* Data shown:
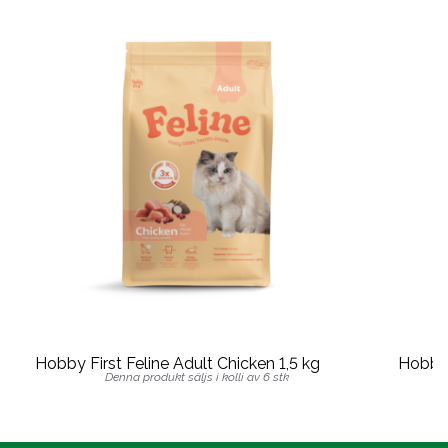
Hobby First Feline Adult Chicken 1,5 kg
Hobby 
Denna produkt säljs i kolli av 6 stk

* Brief:
Search the data for "Hobby". Copy every line that has it.

* Task solution:
Hobby First Feline Adult Chicken 1,5 kg
Hobby 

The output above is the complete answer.